━━━ Listed entries ━━━

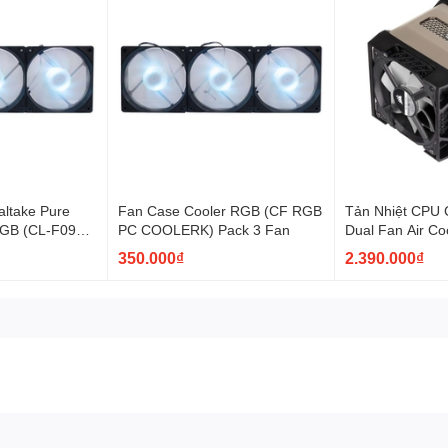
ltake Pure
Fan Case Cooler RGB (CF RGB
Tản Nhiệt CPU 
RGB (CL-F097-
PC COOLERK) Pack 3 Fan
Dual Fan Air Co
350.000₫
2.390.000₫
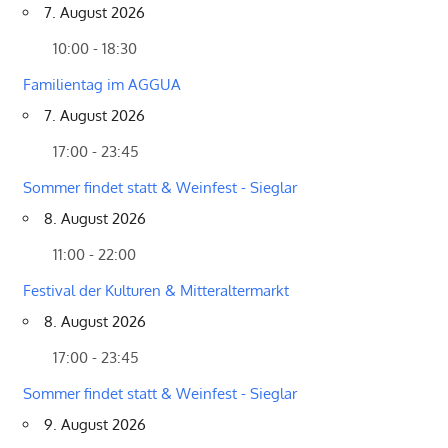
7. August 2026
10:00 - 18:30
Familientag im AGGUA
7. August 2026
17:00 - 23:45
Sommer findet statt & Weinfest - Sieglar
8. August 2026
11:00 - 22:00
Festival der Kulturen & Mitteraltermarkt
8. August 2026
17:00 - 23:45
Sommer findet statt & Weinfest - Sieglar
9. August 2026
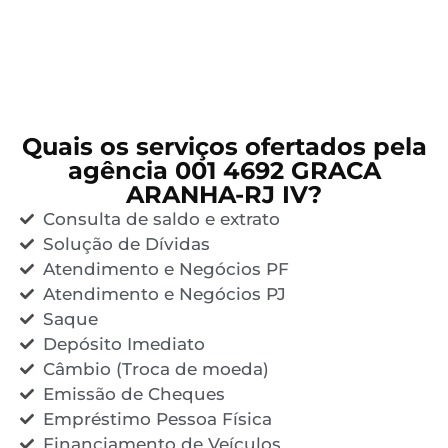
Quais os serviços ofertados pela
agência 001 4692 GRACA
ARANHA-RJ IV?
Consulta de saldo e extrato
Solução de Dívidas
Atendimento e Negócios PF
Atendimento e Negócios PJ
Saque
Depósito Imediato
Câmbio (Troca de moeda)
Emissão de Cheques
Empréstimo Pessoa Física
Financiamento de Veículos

━━━
━━━ Listed entries ━━━

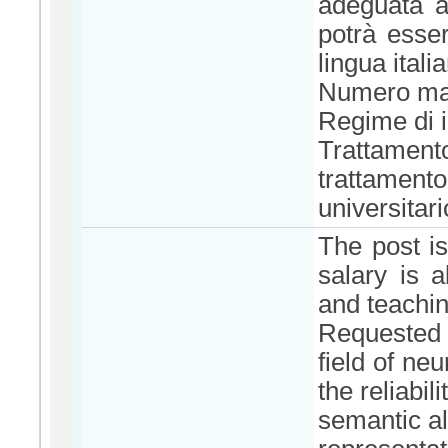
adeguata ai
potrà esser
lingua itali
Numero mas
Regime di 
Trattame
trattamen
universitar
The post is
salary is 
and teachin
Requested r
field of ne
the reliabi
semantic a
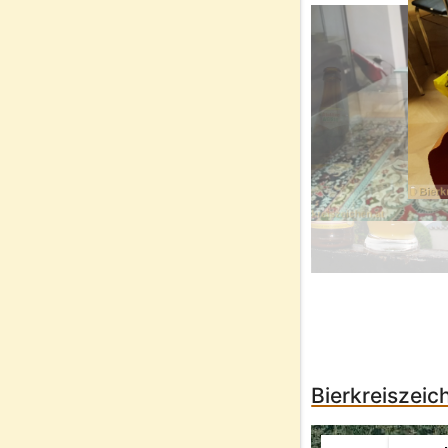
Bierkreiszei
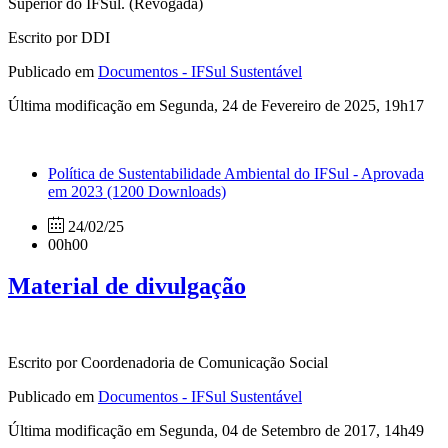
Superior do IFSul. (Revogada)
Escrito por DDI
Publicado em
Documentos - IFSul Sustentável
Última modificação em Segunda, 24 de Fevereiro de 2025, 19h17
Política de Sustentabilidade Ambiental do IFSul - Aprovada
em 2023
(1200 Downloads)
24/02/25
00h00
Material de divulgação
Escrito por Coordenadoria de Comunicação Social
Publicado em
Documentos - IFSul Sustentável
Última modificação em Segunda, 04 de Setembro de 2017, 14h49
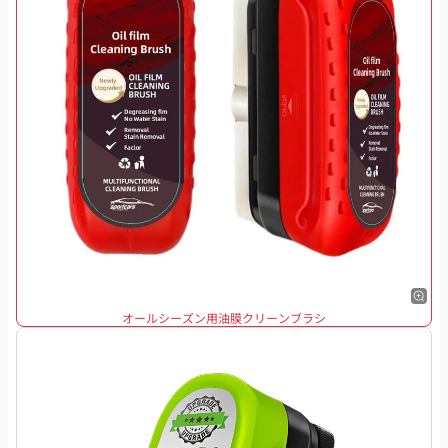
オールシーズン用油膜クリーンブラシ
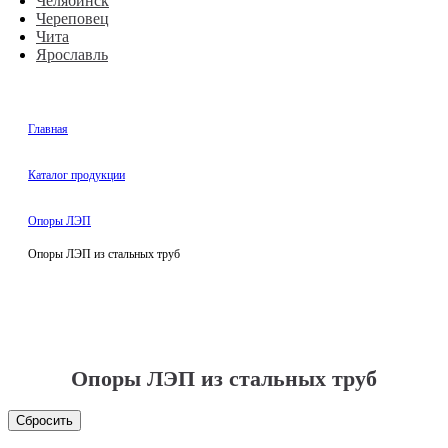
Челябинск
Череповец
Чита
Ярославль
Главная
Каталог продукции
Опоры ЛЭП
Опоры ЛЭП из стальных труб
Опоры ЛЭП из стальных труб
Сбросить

━━━

> _What is required_
Find where the line with "lingua itali" sits in the material above and where the line with "Material de divulgação" sits. Set down exactly the lines from the first to the second, both included and nothing else, without pictures.

> _Solved exercise_
lingua itali
Numero mas
Regime di 
Trattame
trattamen
universitar
The post is
salary is 
and teachin
Requested r
field of ne
the reliabi
semantic a
Bierkreiszei
Superior do IFSul. (Revogada)
Escrito por DDI
Publicado em
Documentos - IFSul Sustentável
Última modificação em Segunda, 24 de Fevereiro de 2025, 19h17
Política de Sustentabilidade Ambiental do IFSul - Aprovada
em 2023
(1200 Downloads)
24/02/25
00h00
Material de divulgação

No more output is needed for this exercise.